Scientific classification
- Kingdom: Fungi
- Division: Basidiomycota
- Class: Agaricomycetes
- Order: Thelephorales
- Family: Bankeraceae
- Genus: Sarcodon
- Species: S. leucopus
- Binomial name: Sarcodon leucopus (Pers.) Maas Geest. & Nannf. (1969)
- Synonyms: Hydnum leucopus Pers. (1825);

= Sarcodon leucopus =

- Authority: (Pers.) Maas Geest. & Nannf. (1969)
- Conservation status: NT
- Synonyms: Hydnum leucopus

Species of fungus

Sarcodon leucopus is a species of tooth fungus in the family Bankeraceae. It is found in Asia and Europe, where it grows in association with pine trees. The fungus produces a pale brown fruiting body up to 20 cm across, with thin downward-pointing spines on its underside that start whitish and age to purplish-brown. It is considered near-threatened by the IUCN and endangered in Switzerland.

==Taxonomy==

The fungus was described as new to science in 1825 by Christian Hendrik Persoon. The mycologists Rudolph Arnold Maas Geesteranus and John Axel Nannfeldt transferred it to the genus Sarcodon in 1969.

==Description==

Sarcodon leucopus produces a fleshy, pale brown fruit body (basidiocarp) up to 20 cm in diameter, borne on a central or slightly off‑centre stipe.
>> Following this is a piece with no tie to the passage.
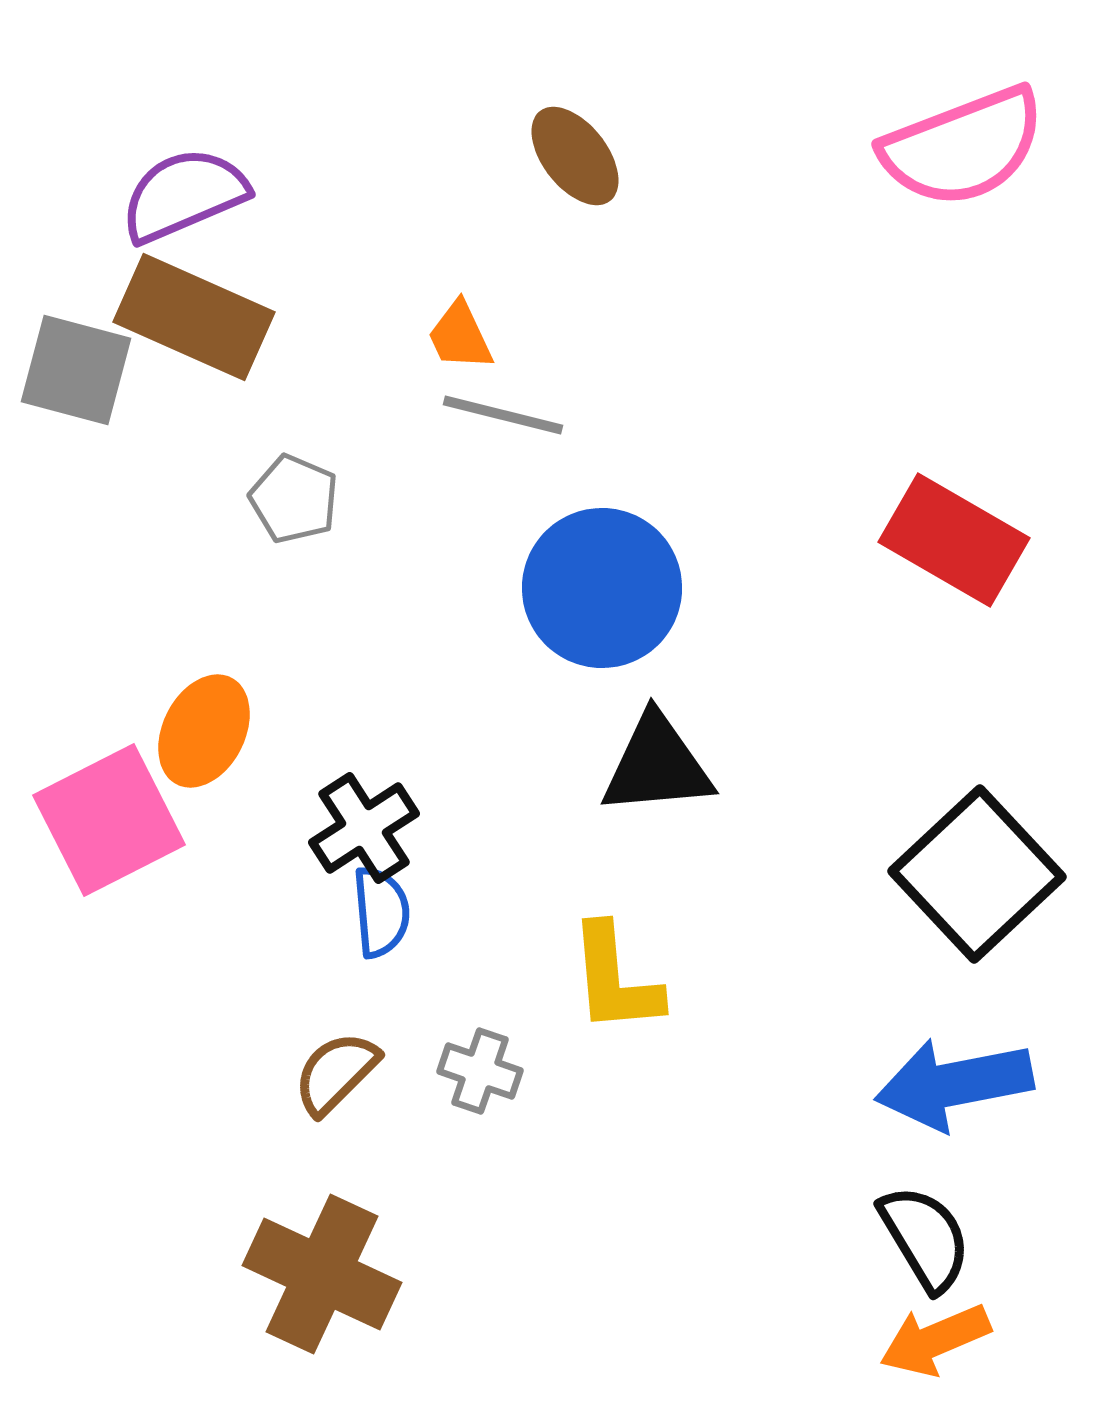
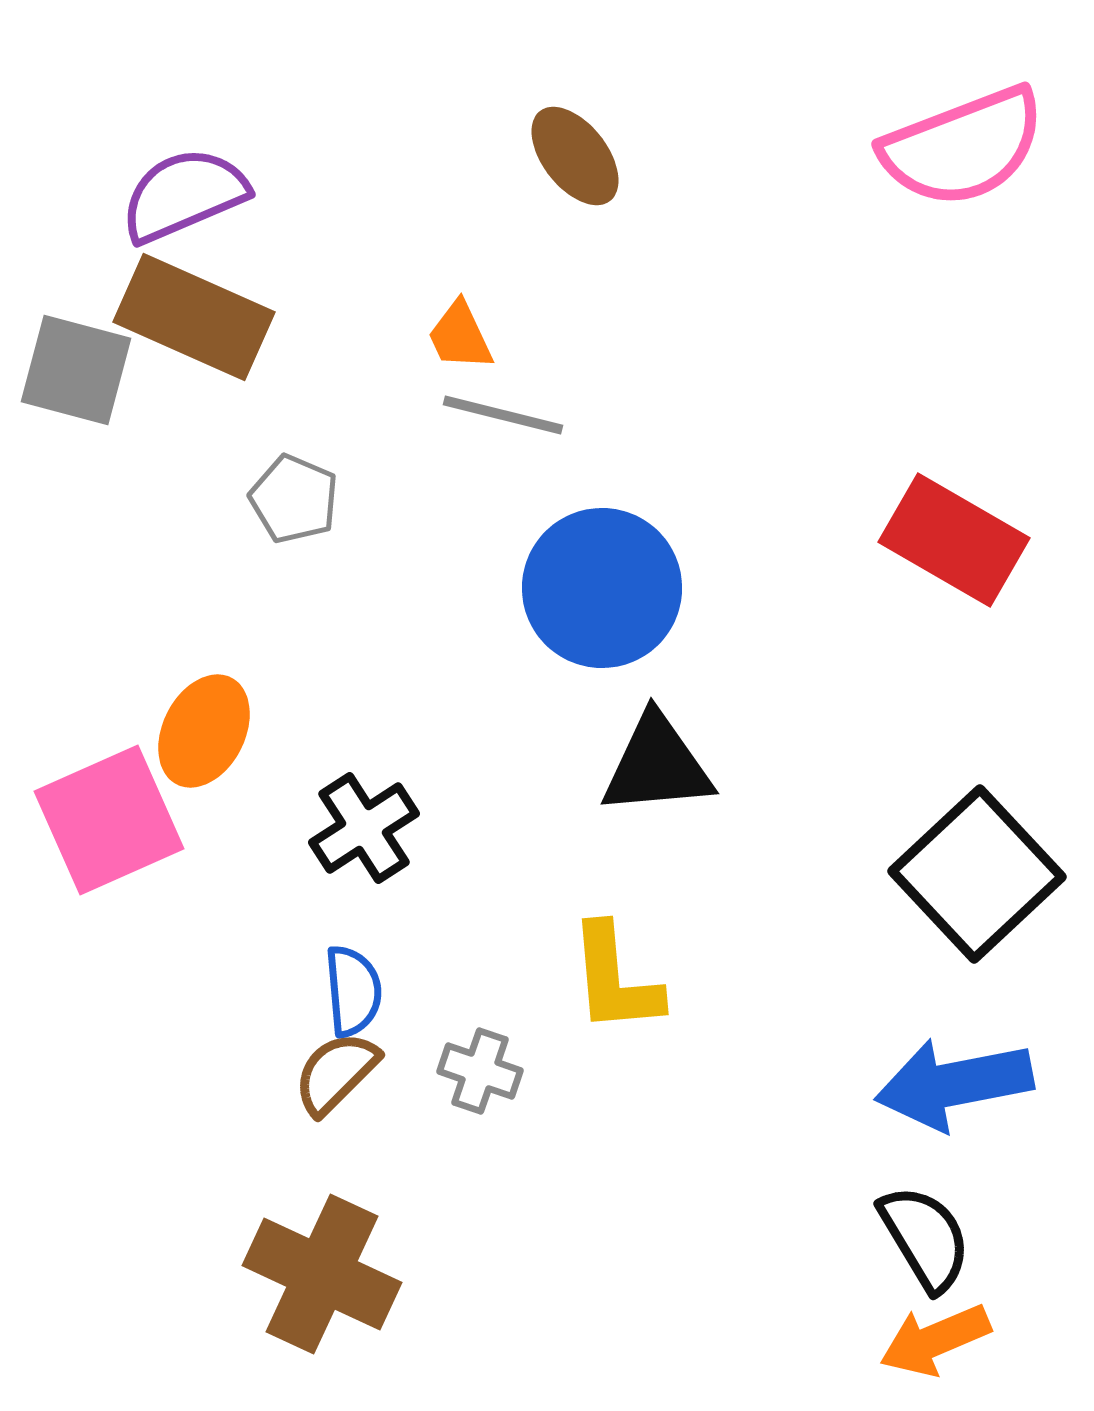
pink square: rotated 3 degrees clockwise
blue semicircle: moved 28 px left, 79 px down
When young, the cap (pileus) is cushion‑shaped (pulvinate) before flattening out or developing a shallow central depression. Its surface is initially covered in a fine, velvety down (velutinate), soon becoming smooth (glabrous) yet remaining soft in fresh specimens. The surface of older caps later cracks to form shiny scales. Colouration ranges from medium brown to a pale purplish‑brown. On the underside, the hymenophore (spore-producing region) consists of slender spines up to 5 mm long that run down the stipe (decurrent); these begin whitish, then age through grey and brown to purplish‑brown. The stipe measures 4–8 cm long by 2–6 cm thick.

The flesh (context) is white, soft and fibrous, up to 1 cm thick, and often emits a spicy odour; the taste is distinctly bitter. When cut, the context may stain greenish to pink. The stipe measures up to 7 cm tall by 2–3 cm wide, is cylindrical (sometimes slightly flattened or eccentric), and is finely felted at first before becoming fibrillose (with fibre‑like threads) or entirely smooth; it is whitish when young, often turning grey or greenish towards the base with age.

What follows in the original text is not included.